*** Extracted records Section Begins ***

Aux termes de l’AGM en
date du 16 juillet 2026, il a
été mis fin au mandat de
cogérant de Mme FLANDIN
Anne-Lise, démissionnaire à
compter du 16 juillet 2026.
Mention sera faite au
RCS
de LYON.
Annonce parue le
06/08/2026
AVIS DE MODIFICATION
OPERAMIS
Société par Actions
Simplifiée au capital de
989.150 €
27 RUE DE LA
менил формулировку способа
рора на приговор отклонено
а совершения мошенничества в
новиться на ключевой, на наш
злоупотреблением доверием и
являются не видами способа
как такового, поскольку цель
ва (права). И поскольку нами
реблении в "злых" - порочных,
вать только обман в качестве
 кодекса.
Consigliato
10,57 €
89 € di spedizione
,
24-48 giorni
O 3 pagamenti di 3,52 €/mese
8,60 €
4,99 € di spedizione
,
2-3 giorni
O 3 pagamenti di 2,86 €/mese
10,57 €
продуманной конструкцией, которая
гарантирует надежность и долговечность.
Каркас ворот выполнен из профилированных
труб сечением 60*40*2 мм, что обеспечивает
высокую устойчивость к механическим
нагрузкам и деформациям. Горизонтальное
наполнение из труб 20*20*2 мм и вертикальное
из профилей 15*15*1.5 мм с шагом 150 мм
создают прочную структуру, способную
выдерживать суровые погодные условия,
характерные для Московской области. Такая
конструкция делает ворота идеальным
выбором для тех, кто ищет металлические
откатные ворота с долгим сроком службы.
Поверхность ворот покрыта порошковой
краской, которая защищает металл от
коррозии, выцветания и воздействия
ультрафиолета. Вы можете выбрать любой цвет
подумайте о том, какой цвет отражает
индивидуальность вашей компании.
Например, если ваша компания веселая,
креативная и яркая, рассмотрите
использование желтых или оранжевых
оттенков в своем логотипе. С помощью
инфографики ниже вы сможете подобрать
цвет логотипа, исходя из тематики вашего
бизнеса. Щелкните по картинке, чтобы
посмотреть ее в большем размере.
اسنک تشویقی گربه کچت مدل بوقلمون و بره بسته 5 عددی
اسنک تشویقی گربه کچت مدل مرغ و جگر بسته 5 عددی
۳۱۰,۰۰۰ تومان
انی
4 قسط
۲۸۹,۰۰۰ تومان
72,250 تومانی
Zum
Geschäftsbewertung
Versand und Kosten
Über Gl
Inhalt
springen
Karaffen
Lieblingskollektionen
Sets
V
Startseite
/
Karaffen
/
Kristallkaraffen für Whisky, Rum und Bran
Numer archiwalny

*** Extracted records Section Ends ***

* Your assignment
Report every line above that has the string "труб" in it.

* Solution to the exercise
труб сечением 60*40*2 мм, что обеспечивает
наполнение из труб 20*20*2 мм и вертикальное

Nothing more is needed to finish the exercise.